When it comes to enforcing illegal immigration both Bryan and College Station police departments say its not what they're trained to do.
"It would be like the Bryan Police Department delivering mail its just not our function," said Peter Scheets, assistant chief at the Bryan Police Department.
"That's a federal civil law," he said. "Local law enforcement has no jurisdiction enforcing immigration laws. We do enforce criminal offenses. We do state statutes, city ordinances, that sort of thing. If we see an individuals immigration status its not a concern to us, it's their criminal behavior."
And College Station police agree. They say when an illegal immigrant reports a crime, police are only concerned about the crime, it's when the immigrant is arrested that the federal government comes into play.

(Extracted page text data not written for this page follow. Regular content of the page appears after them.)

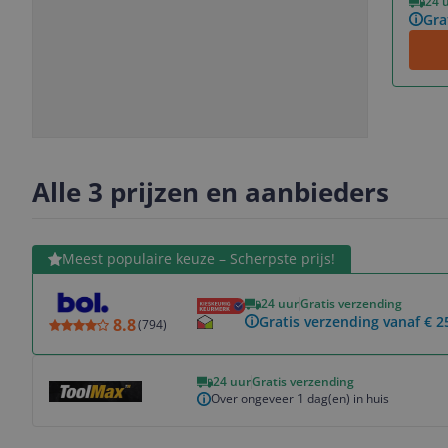
24 
Gra
Slide
Slide
Slide
Slide
1
2
3
4
Alle 3 prijzen en aanbieders
Bekijk product
Meest populaire keuze – Scherpste prijs!
24 uur
Gratis verzending
Gratis verzending vanaf € 2
8.8
(
794
)
Bekijk product
24 uur
Gratis verzending
Over ongeveer 1 dag(en) in huis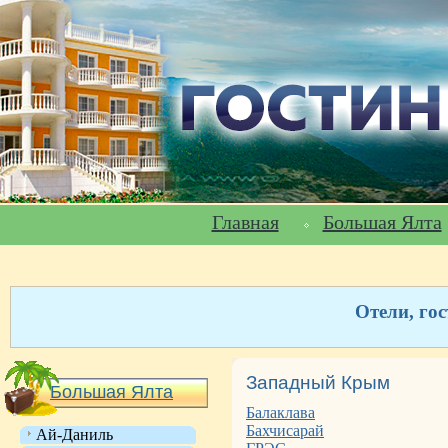
Главная
Большая Ялта
Отели, го
Западный Крым
Большая Ялта
Балаклава
Бахчисарай
Ай-Даниль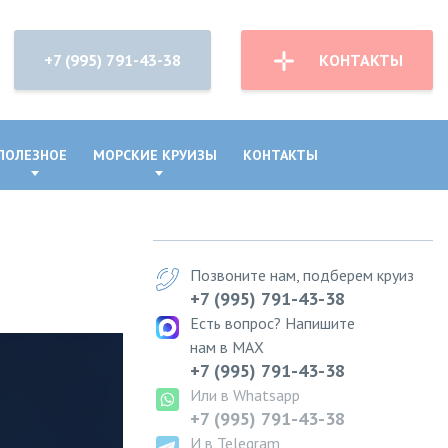
+7 (995) 791-43-38
КОНТАКТЫ
ПОЛЕЗНОЕ
МОРСКИЕ КРУИЗЫ
КОНТАКТЫ
Позвоните нам, подберем круиз
+7 (995) 791-43-38
Есть вопрос? Напишите
нам в MAX
+7 (995) 791-43-38
Или в Whatsapp
+7 (995) 791-43-38
И в Telegram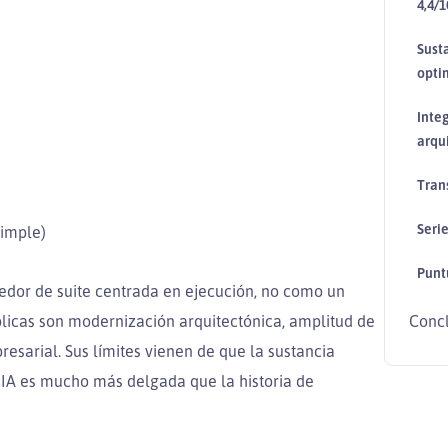
4,4/1
Sust
opti
Inte
arqui
Tran
Seri
simple)
Punt
or de suite centrada en ejecución, no como un
úblicas son modernización arquitectónica, amplitud de
Conc
esarial. Sus límites vienen de que la sustancia
 IA es mucho más delgada que la historia de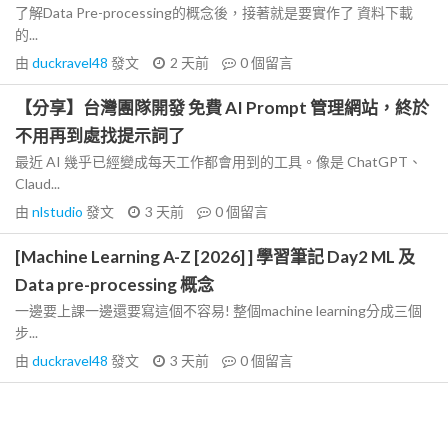
了解Data Pre-processing的概念後，接著就是要實作了 資料下載
的...
由
duckravel48
發文
2 天前
0
個留言
【分享】台灣團隊開發 免費 AI Prompt 管理網站，終於
不用再到處找提示詞了
最近 AI 幾乎已經變成每天工作都會用到的工具。像是 ChatGPT、
Claud...
由
nlstudio
發文
3 天前
0
個留言
[Machine Learning A-Z [2026] ] 學習筆記 Day2 ML 及
Data pre-processing 概念
一邊要上課一邊還要寫這個不容易! 整個machine learning分成三個
步...
由
duckravel48
發文
3 天前
0
個留言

"Under most circumstances, if we make an arrest, then find out the person is an illegal immigrant, INS will be notified and its up to them what happens next," said Assistant Chief Larry Johnson with College Station PD.

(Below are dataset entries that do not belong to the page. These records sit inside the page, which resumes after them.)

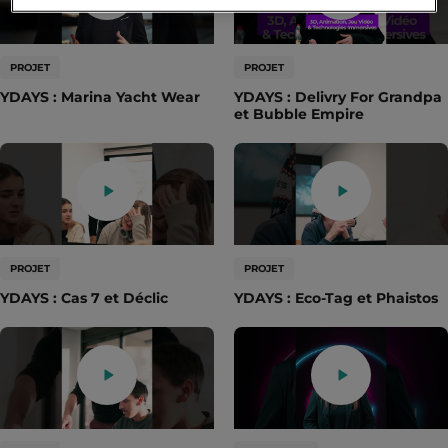
PROJET
PROJET
YDAYS : Marina Yacht Wear
YDAYS : Delivry For Grandpa
et Bubble Empire
PROJET
PROJET
YDAYS : Cas 7 et Déclic
YDAYS : Eco-Tag et Phaistos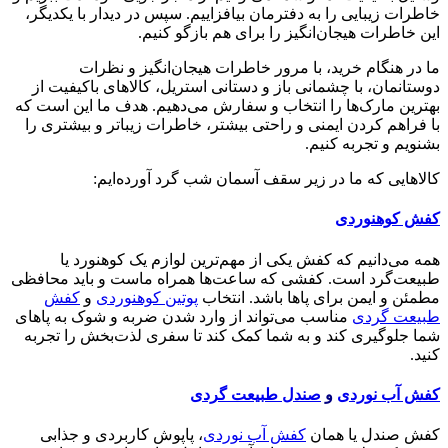
خاطرات زیبایی را به دفترمان بیافزاییم. سپس در دیدار با یکدیگر،
این خاطرات هیجان‌انگیز را برای هم بازگو کنیم.
ما در هنگام خرید، با مرور خاطرات هیجان‌انگیز و نظرات
دوستانمان، با چشمانی باز و دستانی استریل، کالاهای باکیفیت از
بهترین مارک‌ها را انتخاب و سفارش می‌دهیم. هدف ما این است که
با فراهم کردن ایمنی و راحتی بیشتر، خاطرات زیباتر و بیشتری را
بشنویم و تجربه کنیم.
کالاهایی که ما در زیر سقف آسمان شب گرد آورده‌ایم:
کفش کوهنوردی
همه می‌دانیم که کفش یکی از مهم‌ترین لوازم یک کوهنورد یا
طبیعت‌گرد است. کفشی که ساعت‌ها همراه ماست و باید محافظی
مطمئن و ایمن برای پاها باشد. انتخاب
پوتین کوهنوردی
و
کفش
طبیعت گردی
مناسب می‌تواند از وارد شدن ضربه و شوک به پاهای
شما جلوگیری کند و به شما کمک کند تا سفری لذت‌بخش را تجربه
کنید.
کفش آب نوردی
و
صندل طبیعت گردی
کفش صندل یا همان
کفش آب نوردی
، پاپوش کاربردی و جذابی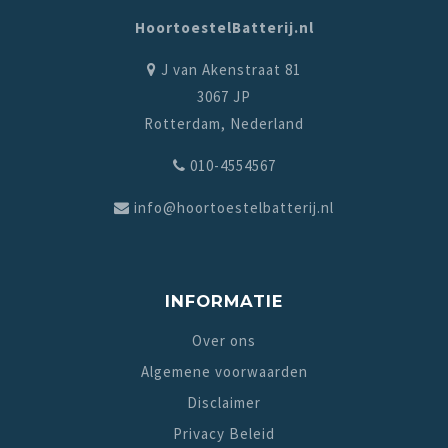
HoortoestelBatterij.nl
J van Akenstraat 81
3067 JP
Rotterdam, Nederland
010-4554567
info@hoortoestelbatterij.nl
INFORMATIE
Over ons
Algemene voorwaarden
Disclaimer
Privacy Beleid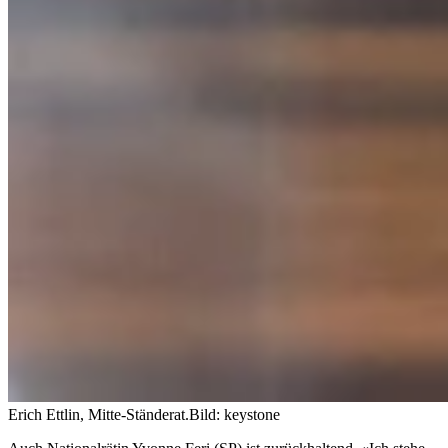
Erich Ettlin, Mitte-Ständerat.
Bild: keystone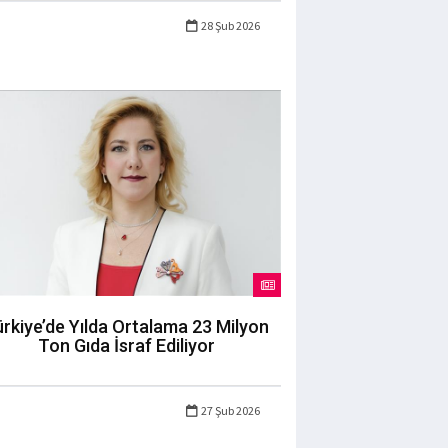
28 Şub 2026
rkiye’de Yılda Ortalama 23 Milyon
Ton Gıda İsraf Ediliyor
27 Şub 2026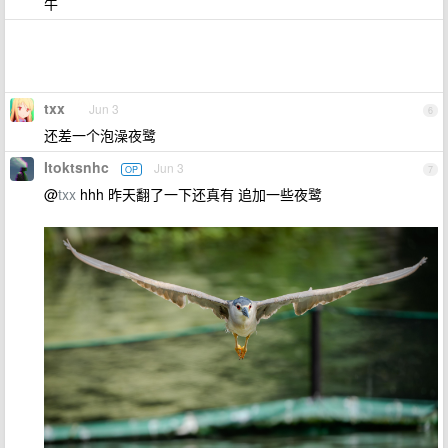
牛
txx
Jun 3
6
还差一个泡澡夜鹭
Itoktsnhc
Jun 3
OP
7
@
txx
hhh 昨天翻了一下还真有 追加一些夜鹭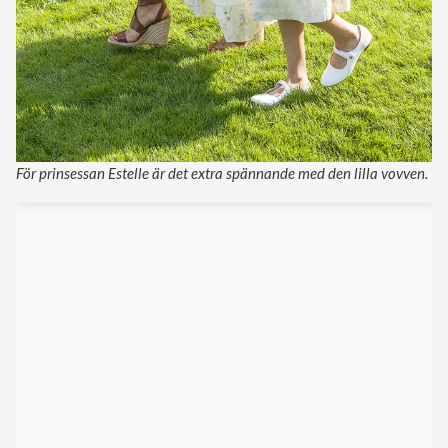
För prinsessan Estelle är det extra spännande med den lilla vovven.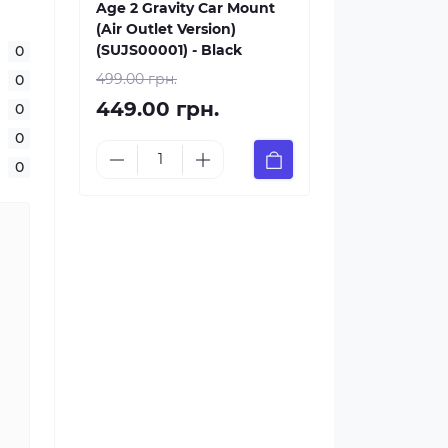
Age 2 Gravity Car Mount
(Air Outlet Version)
(SUJS00001) - Black
0
499.00 грн.
0
449.00 грн.
0
0
0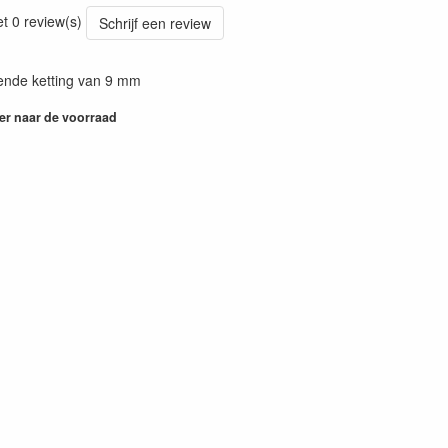
69
et 0 review(s)
Schrijf een review
ende ketting van 9 mm
er naar de voorraad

It's a formality Bryan police believe the Hispanic community doesn't understand. Last year, several police were involved in a shoot-out at Taqueria Arandas in Bryan. A culmination to several crimes targeting the Hispanic community. Police say the shoot-out probably would not have happened if someone would have told police about the prior incidents.

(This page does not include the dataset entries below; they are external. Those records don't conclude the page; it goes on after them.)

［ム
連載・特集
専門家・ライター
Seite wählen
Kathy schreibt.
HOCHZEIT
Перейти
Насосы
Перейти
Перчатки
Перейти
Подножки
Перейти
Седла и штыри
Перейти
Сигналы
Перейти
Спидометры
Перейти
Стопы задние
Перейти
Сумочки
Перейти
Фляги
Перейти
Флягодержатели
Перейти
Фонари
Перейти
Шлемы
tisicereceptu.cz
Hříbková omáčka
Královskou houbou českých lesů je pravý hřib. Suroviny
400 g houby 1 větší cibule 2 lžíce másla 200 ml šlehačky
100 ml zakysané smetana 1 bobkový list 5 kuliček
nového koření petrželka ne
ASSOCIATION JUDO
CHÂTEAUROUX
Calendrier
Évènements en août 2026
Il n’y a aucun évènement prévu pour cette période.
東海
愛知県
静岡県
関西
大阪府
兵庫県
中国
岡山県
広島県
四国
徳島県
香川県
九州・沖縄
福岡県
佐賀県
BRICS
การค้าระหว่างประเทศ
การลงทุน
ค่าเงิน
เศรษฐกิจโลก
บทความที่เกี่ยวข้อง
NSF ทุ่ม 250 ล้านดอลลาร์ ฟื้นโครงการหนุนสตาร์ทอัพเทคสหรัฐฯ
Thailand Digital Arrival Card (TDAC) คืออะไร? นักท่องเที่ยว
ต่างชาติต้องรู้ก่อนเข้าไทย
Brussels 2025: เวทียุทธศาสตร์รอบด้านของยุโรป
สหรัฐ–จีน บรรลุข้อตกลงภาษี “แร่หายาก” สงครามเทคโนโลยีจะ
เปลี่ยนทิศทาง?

"It would benefit the city if we established communication with them," said Scheets, "let them understand what our role is and open a line of communication and get crimes reported to us so we could act on them."
But some community members are still opposed to the idea of illegal immigration.
"Joe public is having to pay for it," said local resident Kay Spencer, "and I kind of resent that."
"I'm not out to arrest everybody for that I think if some is here illegally," said Becky Segrest, " but that should not be allowed to continue."
However, local law enforcment see it continuing, and while it does, they'll continue to follow their job description, solving crimes and leaving the civil violations to the federal government.